Lines to return, exactly: from the line with "phpBB-Team keine Rechtsberatung" to the line with "Es kann sein, dass" in the entries below, both included.

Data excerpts

# # #

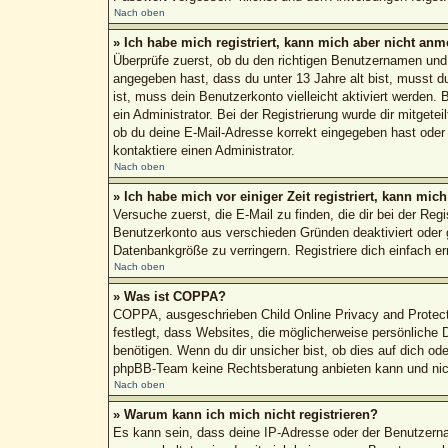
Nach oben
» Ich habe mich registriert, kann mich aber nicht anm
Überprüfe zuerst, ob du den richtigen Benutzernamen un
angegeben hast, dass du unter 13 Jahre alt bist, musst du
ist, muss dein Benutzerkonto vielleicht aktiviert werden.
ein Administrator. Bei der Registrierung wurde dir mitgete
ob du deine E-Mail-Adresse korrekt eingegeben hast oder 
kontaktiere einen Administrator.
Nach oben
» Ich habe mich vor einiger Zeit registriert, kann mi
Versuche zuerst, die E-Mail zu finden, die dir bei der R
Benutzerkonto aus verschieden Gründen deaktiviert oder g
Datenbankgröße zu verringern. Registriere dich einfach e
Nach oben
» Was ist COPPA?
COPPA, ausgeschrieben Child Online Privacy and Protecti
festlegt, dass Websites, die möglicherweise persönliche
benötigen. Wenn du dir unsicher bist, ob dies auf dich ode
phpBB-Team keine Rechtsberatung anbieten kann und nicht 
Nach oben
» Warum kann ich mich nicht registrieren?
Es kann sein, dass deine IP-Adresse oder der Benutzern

# # #

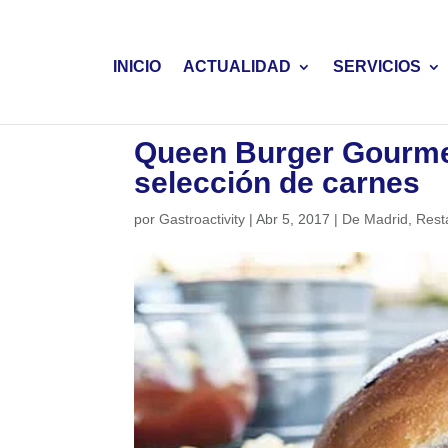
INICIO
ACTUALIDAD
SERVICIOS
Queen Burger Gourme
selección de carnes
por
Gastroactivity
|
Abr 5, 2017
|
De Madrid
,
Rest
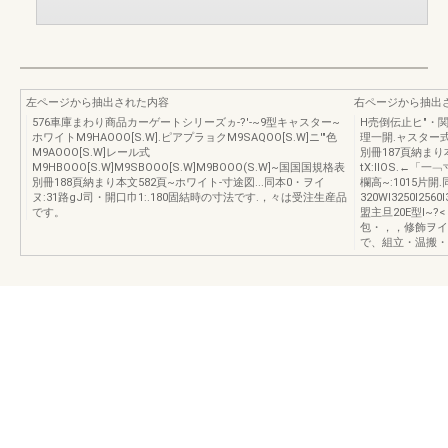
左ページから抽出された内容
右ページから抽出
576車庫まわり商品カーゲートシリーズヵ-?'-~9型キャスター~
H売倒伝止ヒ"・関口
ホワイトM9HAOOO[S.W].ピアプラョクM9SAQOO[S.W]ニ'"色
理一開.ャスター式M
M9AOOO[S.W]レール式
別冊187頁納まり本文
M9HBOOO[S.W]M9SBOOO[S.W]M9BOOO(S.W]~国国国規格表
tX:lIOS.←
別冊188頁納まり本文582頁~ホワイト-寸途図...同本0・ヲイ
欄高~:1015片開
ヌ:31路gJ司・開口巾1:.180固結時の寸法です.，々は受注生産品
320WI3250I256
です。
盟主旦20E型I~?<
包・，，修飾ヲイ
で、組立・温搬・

# # #

Result:
phpBB-Team keine Rechtsberatung anbieten kann und nicht 
Nach oben
» Warum kann ich mich nicht registrieren?
Es kann sein, dass deine IP-Adresse oder der Benutzern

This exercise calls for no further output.